H43B-0964:
A new stochastic hydraulic conductivity approach for modeling one-dimensional vertical flow in variably saturated porous media.

Thursday, 18 December 2014
Michail D. Vrettas and Inez Y Fung, University of California Berkeley, Berkeley, CA, United States
Abstract:
The degree of carbon climate feedback by terrestrial ecosystems is intimately tied to the availability of moisture for photosynthesis, transpiration and decomposition. The vertical distribution of subsurface moisture and its accessibility for evapotranspiration is a key determinant of the fate of ecosystems and their feedback on the climate system.

A time series of five years of high frequency (every 30 min) observations of water table at a research site in Northern California shows that the water tables, 18 meters below the surface, can respond in less than 8 hours to the first winter rains, suggesting very fast flow through micro-pores and fractured bedrock.
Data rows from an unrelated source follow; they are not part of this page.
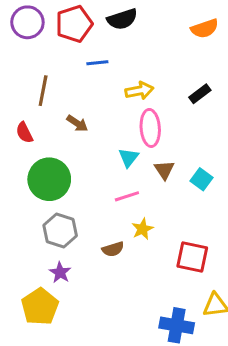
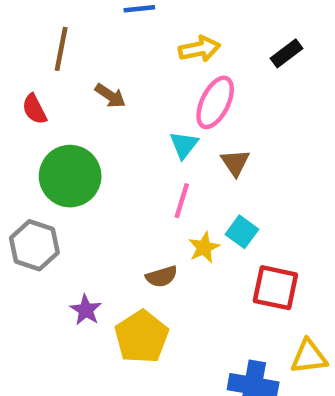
pink ellipse: (150, 128) -> (215, 102), turned 30
cyan square: (202, 179) -> (242, 232), moved
pink line: (127, 196) -> (182, 201), turned -55
gray hexagon: (60, 231) -> (34, 245), moved
yellow pentagon: (40, 307) -> (142, 337), moved

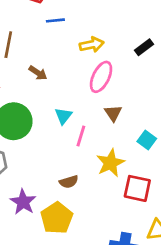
cyan triangle: (184, 145) -> (63, 116), moved
cyan square: (242, 232) -> (147, 140), moved
yellow star: (204, 247) -> (110, 163), moved, size x1.5
purple star: (86, 310) -> (23, 202), size x1.4

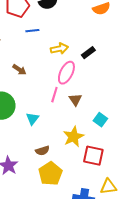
black rectangle: (144, 47) -> (88, 53), moved
cyan triangle: (63, 116) -> (32, 119), moved
pink line: (81, 136) -> (54, 95), moved
yellow pentagon: (57, 218) -> (50, 174), moved

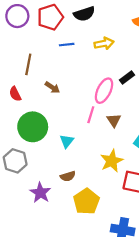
yellow arrow: (59, 49) -> (104, 43), moved
black rectangle: (88, 53) -> (127, 77), moved
brown semicircle: (42, 151) -> (68, 176), moved

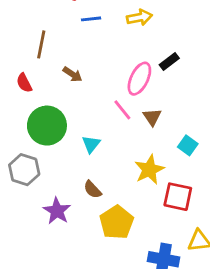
pink line: (91, 115) -> (122, 110), turned -56
brown semicircle: (68, 176) -> (92, 190), turned 64

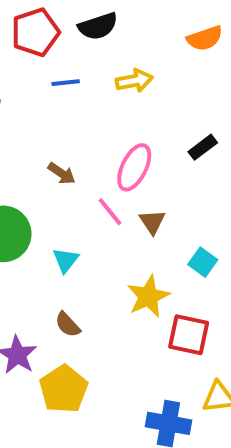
black rectangle: (169, 62) -> (203, 147), moved
brown arrow: (73, 74) -> (62, 173), moved
yellow pentagon: (117, 222) -> (64, 389), moved

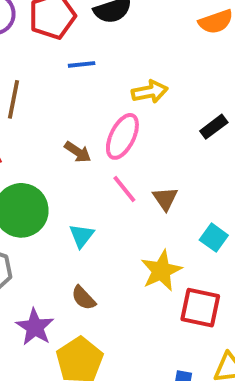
yellow arrow: (134, 81) -> (150, 92), moved
pink ellipse: (134, 167) -> (122, 136), moved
Not quite as quickly as the water table rises after a heavy rain, the elevated water level recedes, contributing to down-slope flow and stream flow.

The governing equation of our model uses the well-known Richards' equation, which is a non-linear PDE, derived by applying the continuity requirement to Darcy’s law. The most crucial parameter of this PDE is the hydraulic conductivity K(θ), which describes the speed at which water can move in the underground. We specify a saturation profile as a function of depth (i.e. Ksat(z)) and allow K(θ) to vary not only with the soil moisture saturation but also include a stochastic component which mimics the effects of fracture flow and other naturally occurring heterogeneity, that is evident in the subsurface.

A large number of Monte Carlo simulation are performed in order to identify optimal settings for the new model, as well as analyze the results of this new approach on the available data.

Initial findings from this exploratory work are encouraging and the next steps include testing this new stochastic approach on data from other sites and also apply ensemble based data assimilation algorithms in order to estimate model parameters with the available measurements.